Verificare se all’ufficio ‘corpi di reato’ del tribunale di Monza ci sia, tra le armi in sequestro, anche una Beretta calibro 7.65 silenziata e, in caso di esito positivo, comparare questa pistola con i quattro proiettili che si trovano all’ufficio ‘corpi di reato’ del tribunale di Perugia. Ruotano attorno a questi due principali quesiti, affidati alla Digos, gli accertamenti preliminari avviati dalla procura di Roma che da qualche settimana ha aperto una nuova indagine sull’omicidio di Mino Pecorelli, il giornalista ucciso nella capitale il 20 marzo 1979.
È stata la sorella 84enne della vittima, Rosita Pecorelli, il 17 gennaio scorso, a invitare i magistrati di piazzale Clodio a svolgere nuovi approfondimenti investigativi con una istanza che porta la firma del legale di famiglia, l’avvocato Valter Biscotti. Nella richiesta fatta ai pm si fa riferimento al sequestro, avvenuto a Monza nel 1995, di alcune armi attribuite all’epoca a Domenico Magnetta, soggetto in passato legato ad Avanguardia Nazionale. Armi che nessuno mai avrebbe messo a confronto con i proiettili che hanno ucciso Pecorelli in via Orazio, nel quartiere Prati, e che dovrebbero ancora trovarsi nell’ufficio ‘corpi di reato’ del tribunale brianzolo.
Un ulteriore spunto investigativo potrebbe ricavarsi anche dalla dichiarazione resa nel 1992 all’allora giudice istruttore Guido Salvini da Vincenzo Vinciguerra (ex estremista di estrema destra) che sosteneva di sapere, per aver sentito nel carcere di Rebibbia nel 1981 un dialogo tra due ex esponenti di Avanguardia Nazionale, che Magnetta, fermato a Monza nel ’95 con le armi, sarebbe stato colui che avrebbe avuto in custodia la Beretta 7.65 silenziata che uccise il fondatore di OP. E che lo stesso Magnetta, se non fosse stato aiutato a uscire di galera, avrebbe rivelato chi gli aveva consegnato la pistola usata nell’agguato in via Orazio.

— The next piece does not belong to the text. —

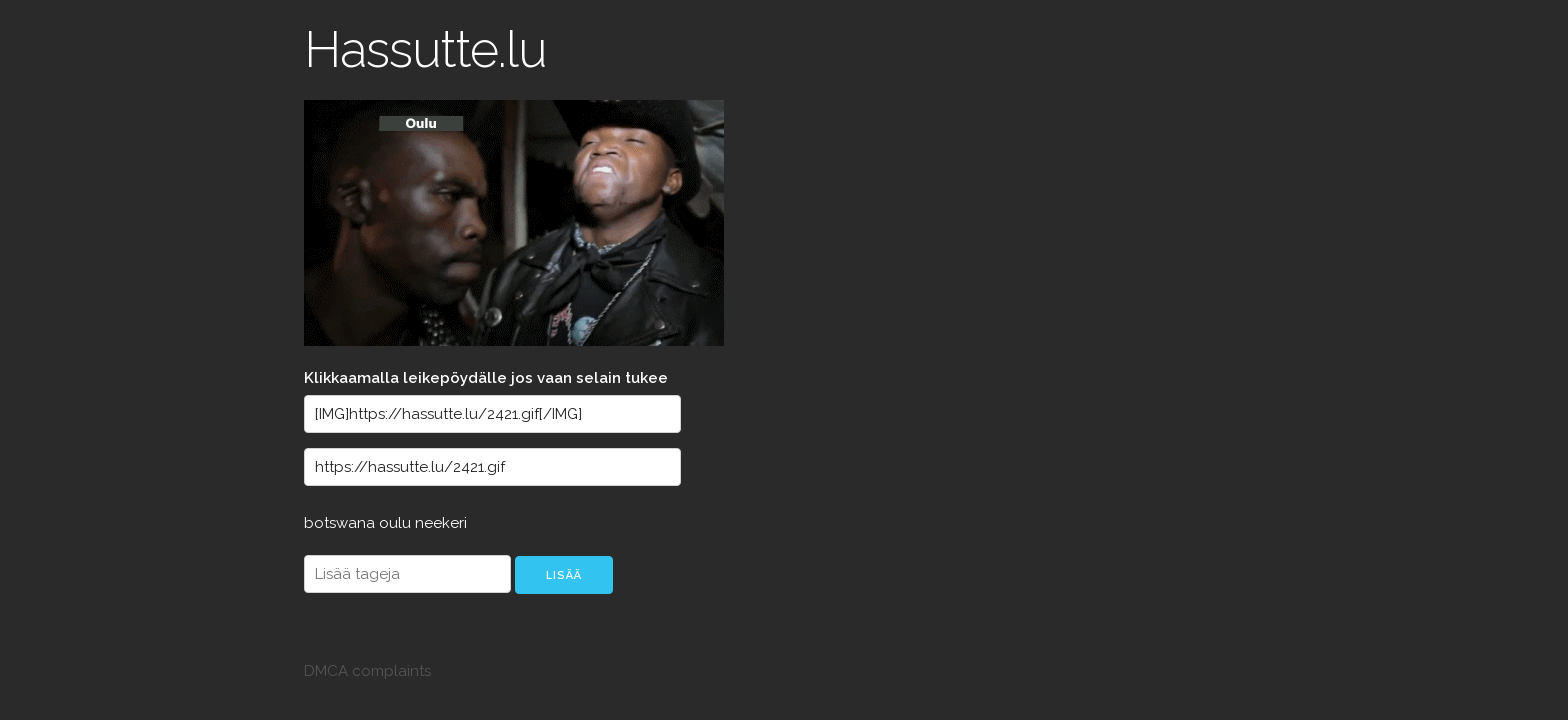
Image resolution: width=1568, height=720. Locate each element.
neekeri (441, 523)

Il procuratore aggiunto Francesco Caporale e il pm Tiziana Cugini sono in attesa di una informativa della Digos. In caso di esito positivo delle ricerche, l’arma sarà sottoposta a una consulenza tecnico-balistica per verificarne la compatibilità con i proiettili. Un altro passo successivo dell’indagine sarà legato all’attendibilità delle dichiarazioni di Vinciguerra di 27 anni fa e riferite a un episodio, tutto da riscontrare, ancora più datato.
Processualmente il caso Pecorelli si chiuse il 30 ottobre del 2003 quando la Cassazione assolse definitivamente Giulio Andreotti dall’accusa di essere il mandante dell’agguato. In primo grado, il 24 settembre del 1999, il sette volte presidente del Consiglio venne assolto, per non aver commesso il fatto, assieme agli altri presunti mandanti Gaetano Badalamenti, Claudio Vitalone, Pippo Calò e ai due accusati di essere gli esecutori materiali del delitto, cioè Massimo Carminati e Michelangelo La Barbera.
Il 17 novembre del 2002, in appello, invece, fu confermata l’assoluzione per tutti ad eccezione di Andreotti e Badalamenti, condannati a 24 anni di reclusione. Condanna che la Suprema Corte spazzò via annullando senza rinvio la sentenza di secondo grado e ponendo la parola fine a tutta la vicenda giudiziaria.